What the exercise asks: The whole listing should be retyped word for word, apart from the pictures it holds.

Extracted entries:

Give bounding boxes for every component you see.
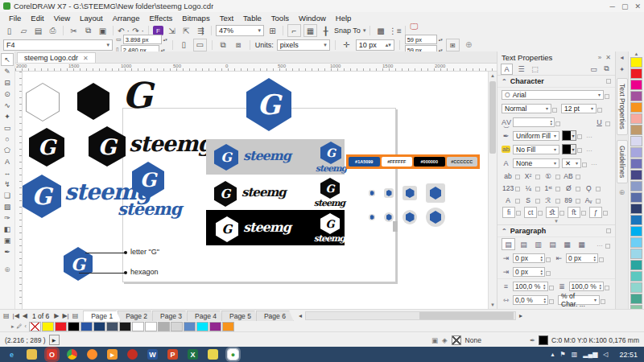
- letter-g-shape[interactable]: G: [122, 78, 152, 113]
- page-tab[interactable]: Page 2: [118, 311, 155, 322]
- snap-to-caret-icon[interactable]: ▾: [363, 27, 366, 34]
- outline-pen-tool[interactable]: ✒: [2, 246, 13, 257]
- right-indent-field[interactable]: 0 px▴▾: [566, 253, 598, 263]
- first-page-icon[interactable]: |◀: [13, 312, 19, 319]
- fill-color-swatch[interactable]: ▾: [562, 130, 576, 141]
- menu-item[interactable]: Table: [239, 13, 266, 23]
- drop-shadow-tool[interactable]: ❏: [2, 190, 13, 201]
- palette-swatch[interactable]: [630, 91, 642, 101]
- snap-to-label[interactable]: Snap To: [334, 27, 361, 35]
- palette-swatch[interactable]: [630, 260, 642, 270]
- show-grid-icon[interactable]: ╂: [320, 25, 332, 36]
- opentype-feature-button[interactable]: 123: [502, 183, 514, 193]
- palette-swatch[interactable]: [630, 237, 642, 248]
- save-icon[interactable]: ▤: [32, 25, 44, 36]
- document-palette-swatch[interactable]: [209, 322, 221, 331]
- duplicate-x-field[interactable]: 59 px: [405, 35, 437, 44]
- dock-arrow-icon[interactable]: ◂: [620, 54, 623, 61]
- opentype-feature-button[interactable]: ab: [502, 171, 514, 181]
- page-preset-combobox[interactable]: F4▾: [3, 39, 113, 51]
- print-icon[interactable]: ⎙: [47, 25, 59, 36]
- document-tab[interactable]: steemg Logo.cdr ✕: [17, 52, 96, 63]
- space-after-field[interactable]: 100,0 %▴▾: [569, 282, 605, 291]
- zoom-page-icon[interactable]: ⊞: [266, 25, 279, 36]
- menu-item[interactable]: Window: [295, 13, 330, 23]
- opentype-feature-button[interactable]: A: [502, 195, 514, 205]
- treat-as-filled-icon[interactable]: ⧆: [446, 39, 460, 51]
- play-icon[interactable]: ▶: [49, 335, 60, 345]
- portrait-icon[interactable]: ▯: [178, 39, 190, 51]
- last-page-icon[interactable]: ▶|: [62, 312, 68, 319]
- color-eyedropper-tool[interactable]: ✑: [2, 212, 13, 224]
- text-tool[interactable]: A: [2, 156, 13, 167]
- align-center-button[interactable]: ▥: [532, 239, 544, 249]
- page-tab[interactable]: Page 5: [221, 311, 259, 322]
- shape-tool[interactable]: ✎: [2, 66, 13, 77]
- steemg-wordmark-blue[interactable]: steemg: [118, 200, 179, 217]
- transparency-tool[interactable]: ▨: [2, 201, 13, 212]
- next-page-icon[interactable]: ▶: [54, 312, 59, 319]
- left-indent-field[interactable]: 0 px▴▾: [513, 267, 545, 277]
- open-icon[interactable]: ▱: [18, 25, 30, 36]
- menu-item[interactable]: File: [5, 13, 25, 23]
- align-none-button[interactable]: ▤: [502, 238, 515, 250]
- taskbar-app[interactable]: e: [6, 349, 17, 360]
- ellipse-tool[interactable]: ○: [2, 134, 13, 145]
- minimize-button[interactable]: ─: [610, 2, 615, 10]
- align-force-button[interactable]: ▦: [576, 239, 588, 249]
- character-tab-icon[interactable]: A: [501, 64, 513, 75]
- black-hexagon-shape[interactable]: [77, 83, 109, 120]
- document-tab-close-icon[interactable]: ✕: [83, 55, 89, 62]
- palette-swatch[interactable]: [630, 57, 642, 68]
- current-page-icon[interactable]: ⧈: [233, 39, 245, 51]
- palette-swatch[interactable]: [630, 125, 642, 135]
- add-page-icon[interactable]: ▤: [3, 312, 10, 319]
- menu-item[interactable]: Layout: [76, 13, 107, 23]
- document-palette-swatch[interactable]: [55, 322, 67, 331]
- fullscreen-preview-icon[interactable]: ⌐: [287, 24, 301, 37]
- nudge-field[interactable]: 10 px▴▾: [356, 39, 394, 51]
- palette-swatch[interactable]: [630, 192, 642, 203]
- vertical-ruler[interactable]: [15, 72, 23, 309]
- palette-scroll-icon[interactable]: ‹: [25, 323, 27, 329]
- drawing-canvas[interactable]: G G G steemg G steemg G steemg G G steem…: [23, 72, 488, 309]
- menu-item[interactable]: Edit: [27, 13, 47, 23]
- crop-tool[interactable]: ⊟: [2, 77, 13, 88]
- gray-banner[interactable]: G steemg G steemg: [206, 139, 345, 175]
- align-right-button[interactable]: ▤: [547, 239, 559, 249]
- options-icon[interactable]: ⧉: [601, 64, 612, 74]
- add-toolbar-icon[interactable]: ⊕: [463, 39, 475, 51]
- smart-fill-tool[interactable]: ▣: [2, 235, 13, 246]
- connector-tool[interactable]: ↯: [2, 179, 13, 190]
- zoom-level-combobox[interactable]: 47%▾: [216, 25, 264, 36]
- publish-icon[interactable]: ⇶: [195, 25, 207, 36]
- show-rulers-icon[interactable]: ▦: [303, 24, 317, 37]
- char-spacing-unit-combobox[interactable]: % of Char. ...▾: [558, 295, 600, 305]
- palette-swatch[interactable]: [630, 249, 642, 259]
- customize-toolbox-icon[interactable]: ⊕: [2, 264, 13, 275]
- align-justify-button[interactable]: ▦: [561, 239, 573, 249]
- font-size-combobox[interactable]: 12 pt▾: [561, 104, 597, 113]
- background-settings-icon[interactable]: …: [586, 146, 593, 153]
- docker-close-icon[interactable]: ✕: [605, 54, 611, 61]
- document-palette-swatch[interactable]: [68, 322, 80, 331]
- scrollbar-thumb[interactable]: [419, 312, 514, 319]
- align-more-icon[interactable]: …: [597, 241, 604, 248]
- palette-swatch[interactable]: [630, 113, 642, 124]
- palette-swatch[interactable]: [630, 147, 642, 158]
- dimension-tool[interactable]: ↔: [2, 167, 13, 179]
- tray-icon[interactable]: ▴: [551, 351, 555, 358]
- launcher-icon[interactable]: ⋮≡: [389, 25, 401, 36]
- duplicate-x-spinner[interactable]: ▴▾: [439, 37, 443, 42]
- steemg-wordmark-black[interactable]: steemg: [129, 133, 212, 154]
- outline-hexagon-shape[interactable]: [26, 83, 60, 121]
- icon-size-samples-square[interactable]: [369, 183, 481, 204]
- menu-item[interactable]: Arrange: [109, 13, 144, 23]
- black-banner[interactable]: G steemg G steemg: [206, 210, 345, 245]
- palette-swatch[interactable]: [630, 102, 642, 113]
- artistic-media-tool[interactable]: ✦: [2, 111, 13, 122]
- paste-icon[interactable]: ▣: [97, 25, 109, 36]
- menu-item[interactable]: Help: [332, 13, 356, 23]
- palette-flyout-icon[interactable]: ▸: [11, 323, 14, 330]
- document-palette-swatch[interactable]: [29, 322, 41, 331]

Solution for this task:
Give bounding boxes for every component you see.
- letter-g-shape[interactable]: G: [122, 78, 152, 113]
- page-tab[interactable]: Page 2: [118, 311, 155, 322]
- snap-to-caret-icon[interactable]: ▾: [363, 27, 366, 34]
- outline-pen-tool[interactable]: ✒: [2, 246, 13, 257]
- right-indent-field[interactable]: 0 px▴▾: [566, 253, 598, 263]
- first-page-icon[interactable]: |◀: [13, 312, 19, 319]
- fill-color-swatch[interactable]: ▾: [562, 130, 576, 141]
- menu-item[interactable]: Table: [239, 13, 266, 23]
- drop-shadow-tool[interactable]: ❏: [2, 190, 13, 201]
- palette-swatch[interactable]: [630, 91, 642, 101]
- snap-to-label[interactable]: Snap To: [334, 27, 361, 35]
- palette-swatch[interactable]: [630, 260, 642, 270]
- show-grid-icon[interactable]: ╂: [320, 25, 332, 36]
- opentype-feature-button[interactable]: 123: [502, 183, 514, 193]
- palette-swatch[interactable]: [630, 237, 642, 248]
- save-icon[interactable]: ▤: [32, 25, 44, 36]
- document-palette-swatch[interactable]: [209, 322, 221, 331]
- duplicate-x-field[interactable]: 59 px: [405, 35, 437, 44]
- dock-arrow-icon[interactable]: ◂: [620, 54, 623, 61]
- opentype-feature-button[interactable]: ab: [502, 171, 514, 181]
- page-preset-combobox[interactable]: F4▾: [3, 39, 113, 51]
- print-icon[interactable]: ⎙: [47, 25, 59, 36]
- document-tab[interactable]: steemg Logo.cdr ✕: [17, 52, 96, 63]
- space-after-field[interactable]: 100,0 %▴▾: [569, 282, 605, 291]
- zoom-page-icon[interactable]: ⊞: [266, 25, 279, 36]
- menu-item[interactable]: Window: [295, 13, 330, 23]
- opentype-feature-button[interactable]: A: [502, 195, 514, 205]
- treat-as-filled-icon[interactable]: ⧆: [446, 39, 460, 51]
- play-icon[interactable]: ▶: [49, 335, 60, 345]
- portrait-icon[interactable]: ▯: [178, 39, 190, 51]
- last-page-icon[interactable]: ▶|: [62, 312, 68, 319]
- color-eyedropper-tool[interactable]: ✑: [2, 212, 13, 224]
- text-tool[interactable]: A: [2, 156, 13, 167]
- align-center-button[interactable]: ▥: [532, 239, 544, 249]
- page-tab[interactable]: Page 5: [221, 311, 259, 322]
- shape-tool[interactable]: ✎: [2, 66, 13, 77]
- steemg-wordmark-blue[interactable]: steemg: [118, 200, 179, 217]
- transparency-tool[interactable]: ▨: [2, 201, 13, 212]
- next-page-icon[interactable]: ▶: [54, 312, 59, 319]
- left-indent-field[interactable]: 0 px▴▾: [513, 267, 545, 277]
- open-icon[interactable]: ▱: [18, 25, 30, 36]
- menu-item[interactable]: File: [5, 13, 25, 23]
- align-none-button[interactable]: ▤: [502, 238, 515, 250]
- taskbar-app[interactable]: e: [6, 349, 17, 360]
- ellipse-tool[interactable]: ○: [2, 134, 13, 145]
- minimize-button[interactable]: ─: [610, 2, 615, 10]
- align-force-button[interactable]: ▦: [576, 239, 588, 249]
- character-tab-icon[interactable]: A: [501, 64, 513, 75]
- black-hexagon-shape[interactable]: [77, 83, 109, 120]
- document-tab-close-icon[interactable]: ✕: [83, 55, 89, 62]
- palette-swatch[interactable]: [630, 57, 642, 68]
- current-page-icon[interactable]: ⧈: [233, 39, 245, 51]
- palette-swatch[interactable]: [630, 125, 642, 135]
- add-page-icon[interactable]: ▤: [3, 312, 10, 319]
- menu-item[interactable]: Layout: [76, 13, 107, 23]
- document-palette-swatch[interactable]: [55, 322, 67, 331]
- fullscreen-preview-icon[interactable]: ⌐: [287, 24, 301, 37]
- nudge-field[interactable]: 10 px▴▾: [356, 39, 394, 51]
- palette-swatch[interactable]: [630, 192, 642, 203]
- vertical-ruler[interactable]: [15, 72, 23, 309]
- palette-scroll-icon[interactable]: ‹: [25, 323, 27, 329]
- drawing-canvas[interactable]: G G G steemg G steemg G steemg G G steem…: [23, 72, 488, 309]
- menu-item[interactable]: Edit: [27, 13, 47, 23]
- crop-tool[interactable]: ⊟: [2, 77, 13, 88]
- gray-banner[interactable]: G steemg G steemg: [206, 139, 345, 175]
- align-right-button[interactable]: ▤: [547, 239, 559, 249]
- options-icon[interactable]: ⧉: [601, 64, 612, 74]
- add-toolbar-icon[interactable]: ⊕: [463, 39, 475, 51]
- smart-fill-tool[interactable]: ▣: [2, 235, 13, 246]
- connector-tool[interactable]: ↯: [2, 179, 13, 190]
- zoom-level-combobox[interactable]: 47%▾: [216, 25, 264, 36]
- publish-icon[interactable]: ⇶: [195, 25, 207, 36]
- show-rulers-icon[interactable]: ▦: [303, 24, 317, 37]
- char-spacing-unit-combobox[interactable]: % of Char. ...▾: [558, 295, 600, 305]
- palette-swatch[interactable]: [630, 249, 642, 259]
- customize-toolbox-icon[interactable]: ⊕: [2, 264, 13, 275]
- align-justify-button[interactable]: ▦: [561, 239, 573, 249]
- font-size-combobox[interactable]: 12 pt▾: [561, 104, 597, 113]
- background-settings-icon[interactable]: …: [586, 146, 593, 153]
- docker-close-icon[interactable]: ✕: [605, 54, 611, 61]
- document-palette-swatch[interactable]: [68, 322, 80, 331]
- scrollbar-thumb[interactable]: [419, 312, 514, 319]
- align-more-icon[interactable]: …: [597, 241, 604, 248]
- palette-swatch[interactable]: [630, 113, 642, 124]
- palette-swatch[interactable]: [630, 147, 642, 158]
- dimension-tool[interactable]: ↔: [2, 167, 13, 179]
- tray-icon[interactable]: ▴: [551, 351, 555, 358]
- launcher-icon[interactable]: ⋮≡: [389, 25, 401, 36]
- duplicate-x-spinner[interactable]: ▴▾: [439, 37, 443, 42]
- steemg-wordmark-black[interactable]: steemg: [129, 133, 212, 154]
- outline-hexagon-shape[interactable]: [26, 83, 60, 121]
- icon-size-samples-square[interactable]: [369, 183, 481, 204]
- menu-item[interactable]: Arrange: [109, 13, 144, 23]
- black-banner[interactable]: G steemg G steemg: [206, 210, 345, 245]
- palette-swatch[interactable]: [630, 102, 642, 113]
- artistic-media-tool[interactable]: ✦: [2, 111, 13, 122]
- paste-icon[interactable]: ▣: [97, 25, 109, 36]
- menu-item[interactable]: Help: [332, 13, 356, 23]
- palette-flyout-icon[interactable]: ▸: [11, 323, 14, 330]
- document-palette-swatch[interactable]: [29, 322, 41, 331]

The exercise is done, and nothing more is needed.